*Goal of the exercise:* In the answer, each line from the top of the material through the line that contains "بسیار درشت و" is restated exactly. No picture is given again.

*Data:*

-----

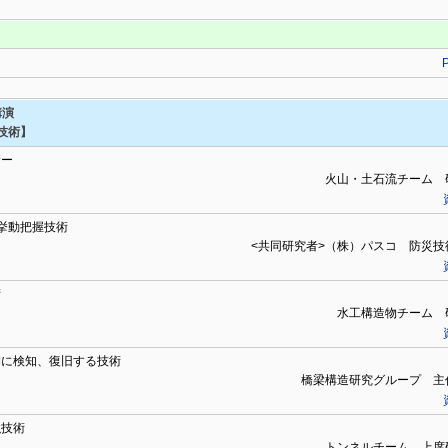
講演
技術】
サー
火山・土石流チーム 
挙動把握技術
<共同研究者>（株）パスコ 防災技
術
水工構造物チーム 
期に検知、復旧する技術
橋梁構造研究グループ 主
強技術
トンネルチーム 上席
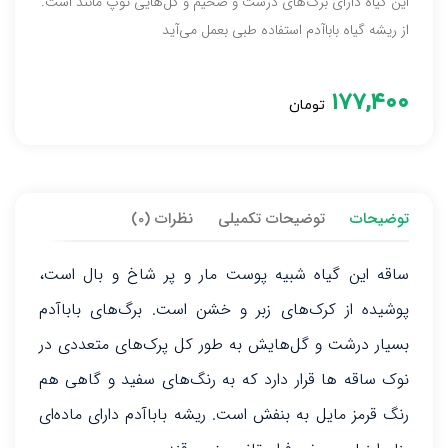
این گیاه دارای برگ‌های درشت و ضخیم و گل‌هایی توپ مانند است.
از ریشه گیاه باباآدم استفاده طبی بعمل می‌آید
۱۷۷,۴۰۰
تومان
توضیحات
توضیحات تکمیلی
نظرات (0)
ساقه این گیاه شبیه پوست مار و پر شاخ و بال است،
پوشیده از کرک‌های زبر و خشن است. برگ‌های باباآدم
بسیار درشت و گل‌هایش به طور کل پرک‌های متعددی در
نوک ساقه ها قرار دارد که به رنگ‌های سفید و گاهی هم
رنگ قرمز مایل به بنفش است. ریشه باباآدم دارای ماده‌ای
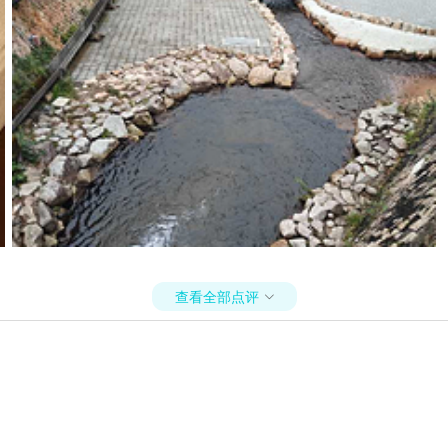
查看全部点评

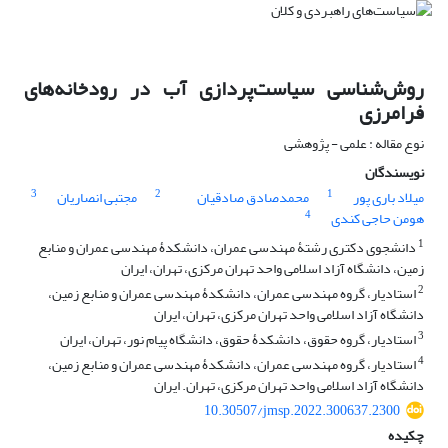
روش‌شناسی سیاست‌پردازی آب در رودخانه‌های
فرامرزی
نوع مقاله : علمی - پژوهشی
نویسندگان
3
2
1
میلاد باری پور
محمدصادق صادقیان
مجتبی انصاریان
4
هومن حاجی کندی
1
دانشجوی دکتری رشتۀ مهندسی عمران، دانشکدۀ مهندسی عمران و منابع
زمین، دانشگاه آزاد اسلامی واحد تهران مرکزی، تهران، ایران
2
استادیار، گروه مهندسی عمران، دانشکدۀ مهندسی عمران و منابع زمین،
دانشگاه آزاد اسلامی واحد تهران مرکزی، تهران، ایران
3
استادیار، گروه حقوق، دانشکدۀ حقوق، دانشگاه پیام نور، تهران، ایران
4
استادیار، گروه مهندسی عمران، دانشکدۀ مهندسی عمران و منابع زمین،
دانشگاه آزاد اسلامی واحد تهران مرکزی، تهران. ایران
10.30507/jmsp.2022.300637.2300
چکیده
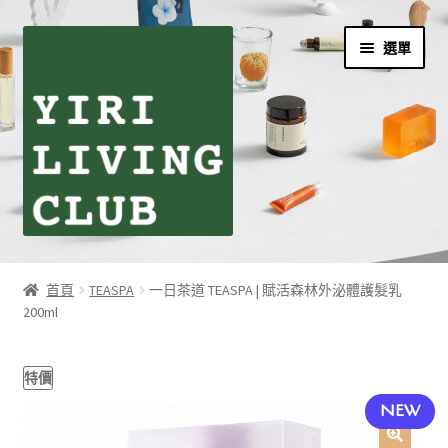
跳
跳
選單
至
至
導
主
覽
要
列
內
容
首頁
首頁
TEASPA
一日茶道 TEASPA | 賦活森林外泌體護髮乳
200ml
伊日生活夥伴訂閱
個人資料利用曁隱私權聲明
特價
NEW
同學們の購物須知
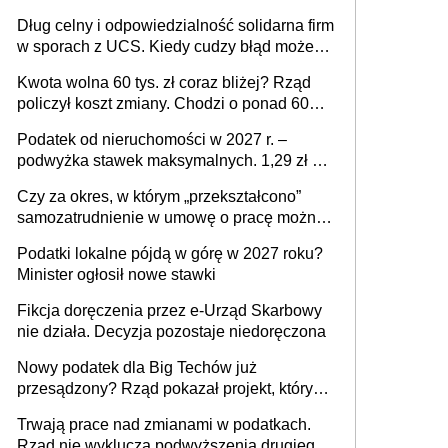
Dług celny i odpowiedzialność solidarna firm
w sporach z UCS. Kiedy cudzy błąd może
stać się Twoim problemem
Kwota wolna 60 tys. zł coraz bliżej? Rząd
policzył koszt zmiany. Chodzi o ponad 60
mld zł
Podatek od nieruchomości w 2027 r. –
podwyżka stawek maksymalnych. 1,29 zł za
1 m2 mieszkania, 36,49 zł za 1 m2
Czy za okres, w którym „przekształcono”
budynków i lokali związanych z
samozatrudnienie w umowę o pracę można
prowadzeniem działalności gospodarczej
wystawić faktury korygujące? Rozwiązanie
Podatki lokalne pójdą w górę w 2027 roku?
umowy cywilnoprawnej jedynym
Minister ogłosił nowe stawki
racjonalnym wyjściem
Fikcja doręczenia przez e-Urząd Skarbowy
nie działa. Decyzja pozostaje niedoręczona
Nowy podatek dla Big Techów już
przesądzony? Rząd pokazał projekt, który
może zmienić zasady gry w Polsce
Trwają prace nad zmianami w podatkach.
Rząd nie wyklucza podwyższenia drugiego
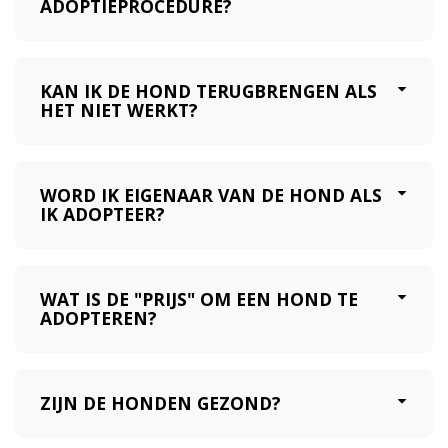
ADOPTIEPROCEDURE?
KAN IK DE HOND TERUGBRENGEN ALS
HET NIET WERKT?
WORD IK EIGENAAR VAN DE HOND ALS
IK ADOPTEER?
WAT IS DE "PRIJS" OM EEN HOND TE
ADOPTEREN?
ZIJN DE HONDEN GEZOND?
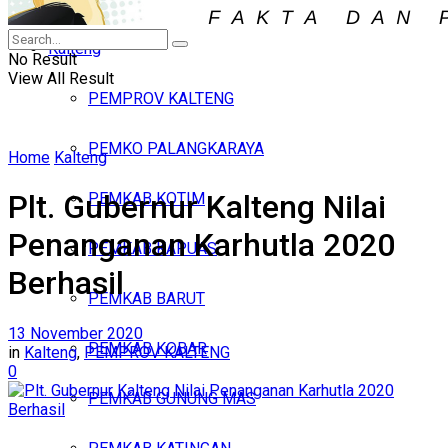
Iklan
Kalteng
Sabtu, Agustus 8, 2026
No Result
View All Result
PEMPROV KALTENG
PEMKO PALANGKARAYA
Home
Kalteng
Plt. Gubernur Kalteng Nilai
PEMKAB KOTIM
Penanganan Karhutla 2020
PEMKAB KAPUAS
Berhasil
PEMKAB BARUT
13 November 2020
PEMKAB KOBAR
in
Kalteng
,
PEMPROV KALTENG
0
PEMKAB GUNUNG MAS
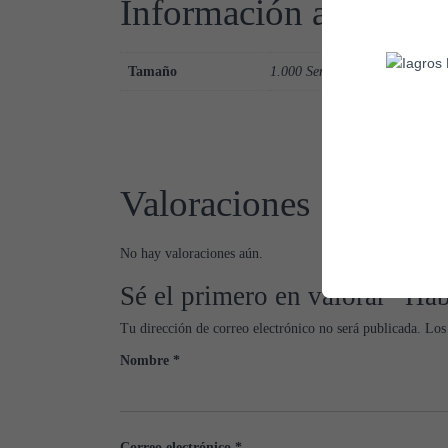
Información adicional
Tamaño
1.000 Semillas
Valoraciones
No hay valoraciones aún.
Sé el primero en valorar “H
Tu dirección de correo electrónico no será publicada.
Los
Nombre
*
Correo electrónico
*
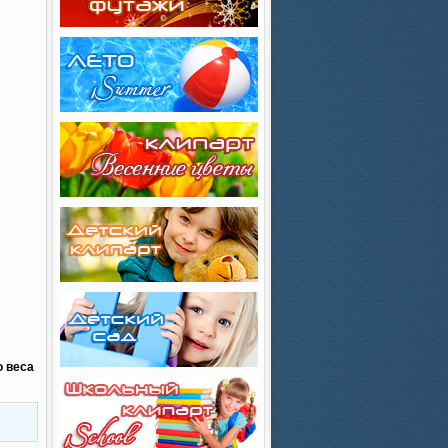
ю веса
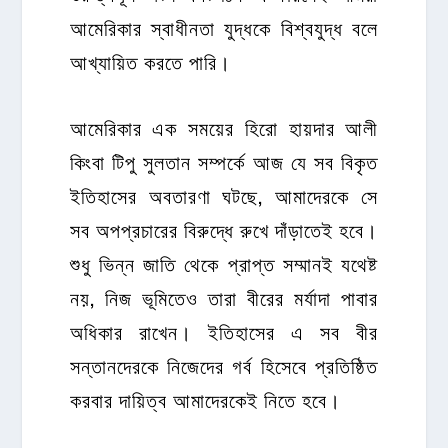
আমেরিকার স্বাধীনতা যুদ্ধকে বিশ্বযুদ্ধ বলে
আখ্যায়িত করতে পারি।
আমেরিকার এক সময়ের হিরো হায়দার আলী
কিংবা টিপু সুলতান সম্পর্কে আজ যে সব বিকৃত
ইতিহাসের অবতারণা ঘটছে, আমাদেরকে সে
সব অপপ্রচারের বিরুদ্ধে রুখে দাঁড়াতেই হবে।
শুধু ভিন্ন জাতি থেকে প্রাপ্ত সম্মানই যথেষ্ট
নয়, নিজ ভূমিতেও তারা বীরের মর্যাদা পাবার
অধিকার রাখেন। ইতিহাসের এ সব বীর
সন্তানদেরকে নিজেদের গর্ব হিসেবে প্রতিষ্ঠিত
করবার দায়িত্ব আমাদেরকেই নিতে হবে।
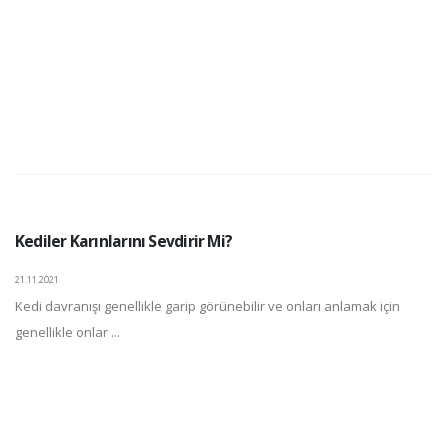
Kediler Karınlarını Sevdirir Mi?
21.11.2021
Kedi davranışı genellikle garip görünebilir ve onları anlamak için
genellikle onlar ...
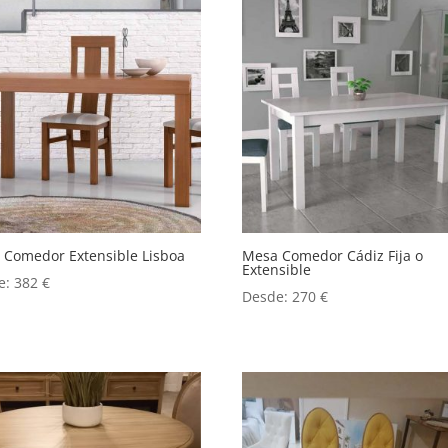
 Comedor Extensible Lisboa
Mesa Comedor Cádiz Fija o
Extensible
e:
382
€
Desde:
270
€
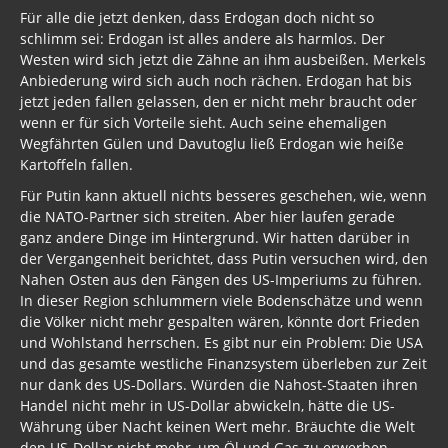
Für alle die jetzt denken, dass Erdogan doch nicht so
schlimm sei: Erdogan ist alles andere als harmlos. Der
Westen wird sich jetzt die Zähne an ihm ausbeißen. Merkels
Anbiederung wird sich auch noch rächen. Erdogan hat bis
jetzt jeden fallen gelassen, den er nicht mehr braucht oder
wenn er für sich Vorteile sieht. Auch seine ehemaligen
Wegfährten Gülen und Davutoglu ließ Erdogan wie heiße
Kartoffeln fallen.
Für Putin kann aktuell nichts besseres geschehen, wie, wenn
die NATO-Partner sich streiten. Aber hier laufen gerade
ganz andere Dinge im Hintergrund. Wir hatten darüber in
der Vergangenheit berichtet, dass Putin versuchen wird, den
Nahen Osten aus den Fängen des US-Imperiums zu führen.
In dieser Region schlummern viele Bodenschätze und wenn
die Völker nicht mehr gespalten wären, könnte dort Frieden
und Wohlstand herrschen. Es gibt nur ein Problem: Die USA
und das gesamte westliche Finanzsystem überleben zur Zeit
nur dank des US-Dollars. Würden die Nahost-Staaten ihren
Handel nicht mehr in US-Dollar abwickeln, hätte die US-
Währung über Nacht keinen Wert mehr. Bräuchte die Welt
den US-Dollar nicht mehr, um Öl und Gas zu erwerben,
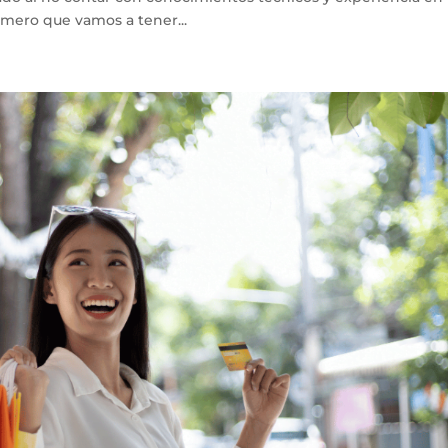
imero que vamos a tener...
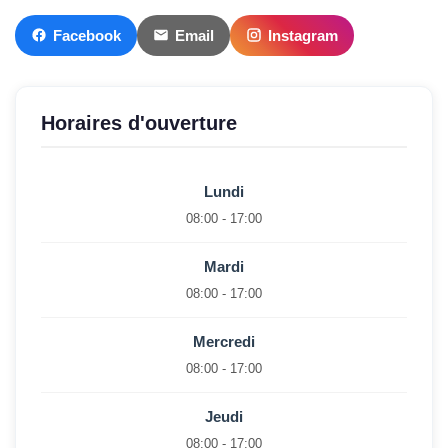
Facebook
Email
Instagram
Horaires d'ouverture
Lundi
08:00 - 17:00
Mardi
08:00 - 17:00
Mercredi
08:00 - 17:00
Jeudi
08:00 - 17:00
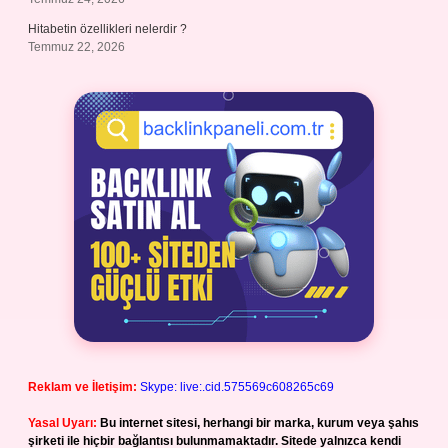
Hitabetin özellikleri nelerdir ?
Temmuz 22, 2026
Reklam ve İletişim:
Skype: live:.cid.575569c608265c69
Yasal Uyarı:
Bu internet sitesi, herhangi bir marka, kurum veya şahıs
şirketi ile hiçbir bağlantısı bulunmamaktadır. Sitede yalnızca kendi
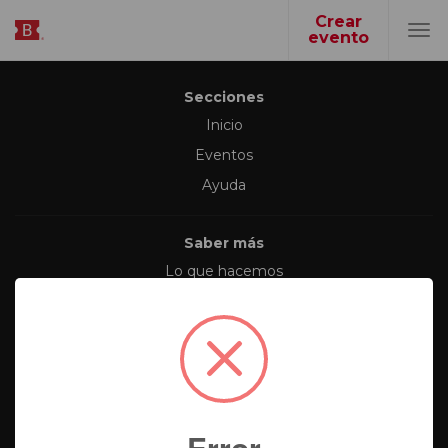
Crear
evento
Tog
navi
Secciones
Inicio
Eventos
Ayuda
Saber más
Lo que hacemos
Tipos de eventos
Síguenos en
Error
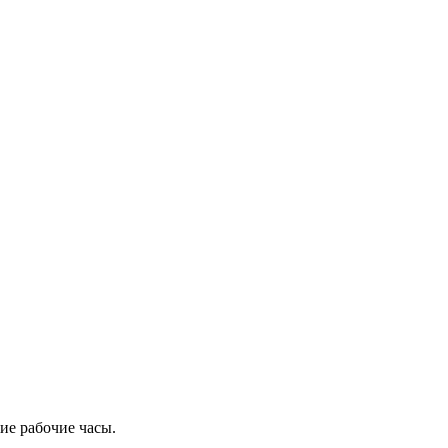
ие рабочие часы.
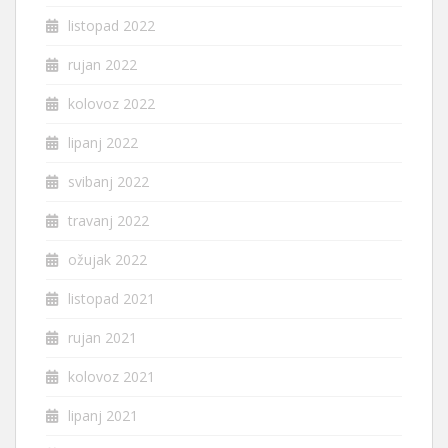
listopad 2022
rujan 2022
kolovoz 2022
lipanj 2022
svibanj 2022
travanj 2022
ožujak 2022
listopad 2021
rujan 2021
kolovoz 2021
lipanj 2021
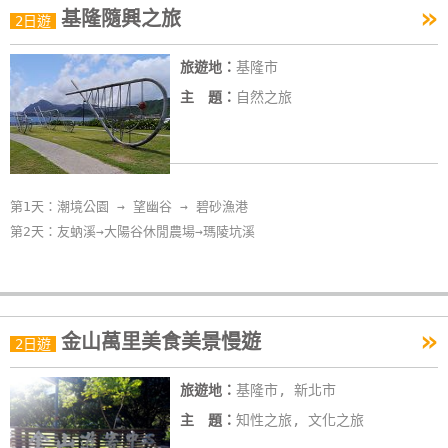
»
基隆隨興之旅
2日遊
旅遊地：
基隆市
主 題：
自然之旅
第1天：潮境公園 → 望幽谷 → 碧砂漁港
第2天：友蚋溪→大陽谷休閒農場→瑪陵坑溪
»
金山萬里美食美景慢遊
2日遊
旅遊地：
基隆市, 新北市
主 題：
知性之旅, 文化之旅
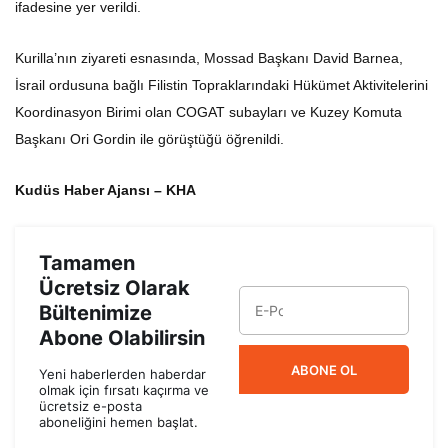
Kurilla’nın ziyareti esnasında, Mossad Başkanı David Barnea,
İsrail ordusuna bağlı Filistin Topraklarındaki Hükümet Aktivitelerini
Koordinasyon Birimi olan COGAT subayları ve Kuzey Komuta
Başkanı Ori Gordin ile görüştüğü öğrenildi.
Kudüs Haber Ajansı – KHA
Tamamen
Ücretsiz Olarak
Bültenimize
Abone Olabilirsin
ABONE OL
Yeni haberlerden haberdar
olmak için fırsatı kaçırma ve
ücretsiz e-posta
aboneliğini hemen başlat.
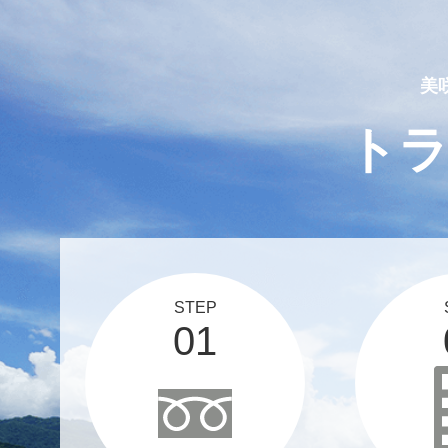
2025 03 12
スタッフブログ、更新しま
美
ト
STEP
01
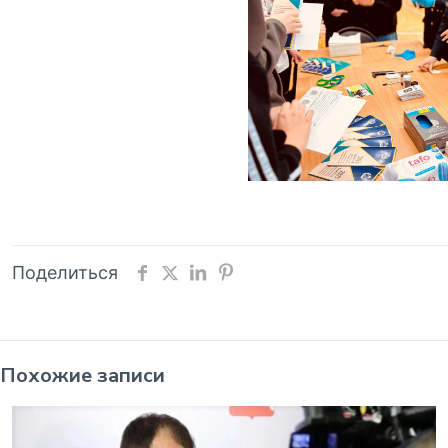
Поделиться
Похожие записи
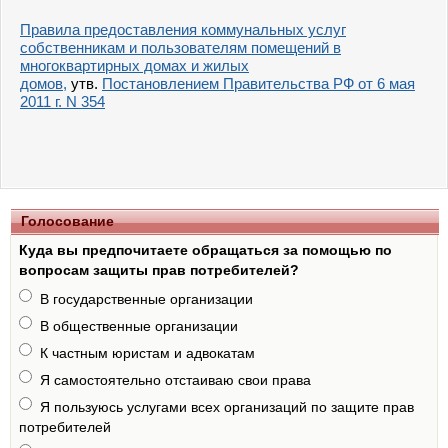
Правила предоставления коммунальных услуг
собственникам и пользователям помещений в
многоквартирных домах и жилых
домов,
утв.
Постановлением Правительства РФ от 6 мая
2011 г. N 354
Голосование
Куда вы предпочитаете обращаться за помощью по
вопросам защиты прав потребителей?
В государственные организации
В общественные организации
К частным юристам и адвокатам
Я самостоятельно отстаиваю свои права
Я пользуюсь услугами всех организаций по защите прав
потребителей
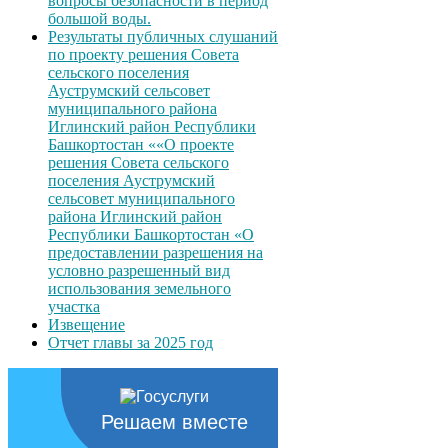
вопросы безопасности в период
большой воды.
Результаты публичных слушаний
по проекту решения Совета
сельского поселения
Ауструмский сельсовет
муниципального района
Иглинский район Республики
Башкортостан ««О проекте
решения Совета сельского
поселения Ауструмский
сельсовет муниципального
района Иглинский район
Республики Башкортостан «О
предоставлении разрешения на
условно разрешенный вид
использования земельного
участка
Извещение
Отчет главы за 2025 год
Решаем вместе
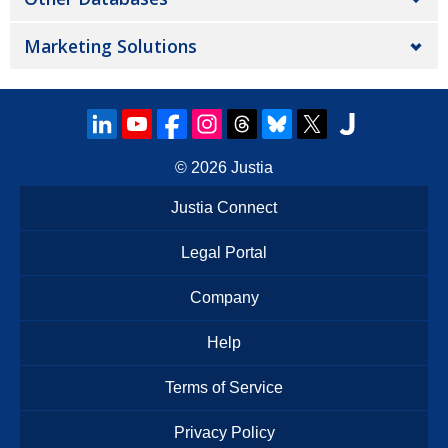
Marketing Solutions
© 2026
Justia
Justia Connect
Legal Portal
Company
Help
Terms of Service
Privacy Policy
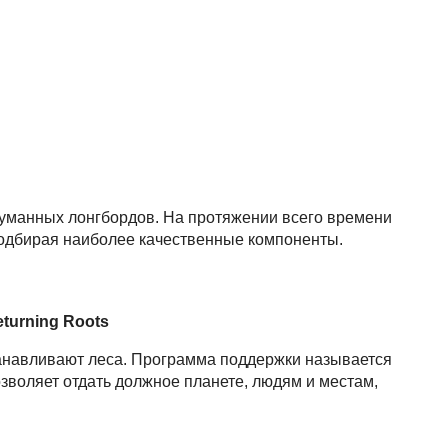
думанных лонгбордов. На протяжении всего времени
одбирая наиболее качественные компоненты.
turning Roots
танавливают леса. Программа поддержки называется
зволяет отдать должное планете, людям и местам,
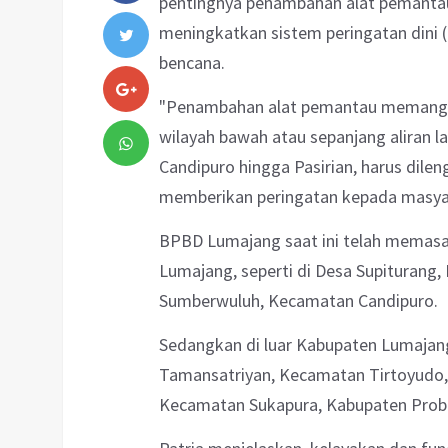
pentingnya penambahan alat pemantau
meningkatkan sistem peringatan dini 
bencana.
"Penambahan alat pemantau memang sa
wilayah bawah atau sepanjang aliran la
Candipuro hingga Pasirian, harus dile
memberikan peringatan kepada masyarak
BPBD Lumajang saat ini telah memasang
Lumajang, seperti di Desa Supiturang,
Sumberwuluh, Kecamatan Candipuro.
Sedangkan di luar Kabupaten Lumajang
Tamansatriyan, Kecamatan Tirtoyudo, 
Kecamatan Sukapura, Kabupaten Prob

-----

*Final answer:*
講演
技術】
サー
火山・土石流チーム 
挙動把握技術
<共同研究者>（株）パスコ 防災技
術
水工構造物チーム 
期に検知、復旧する技術
橋梁構造研究グループ 主
強技術
トンネルチーム 上席
این گیاه دارای برگ‌های درشت و ضخیم و گل‌هایی توپ مانند است.
از ریشه گیاه باباآدم استفاده طبی بعمل می‌آید
۱۷۷,۴۰۰
تومان
توضیحات
توضیحات تکمیلی
نظرات (0)
ساقه این گیاه شبیه پوست مار و پر شاخ و بال است،
پوشیده از کرک‌های زبر و خشن است. برگ‌های باباآدم
بسیار درشت و گل‌هایش به طور کل پرک‌های متعددی در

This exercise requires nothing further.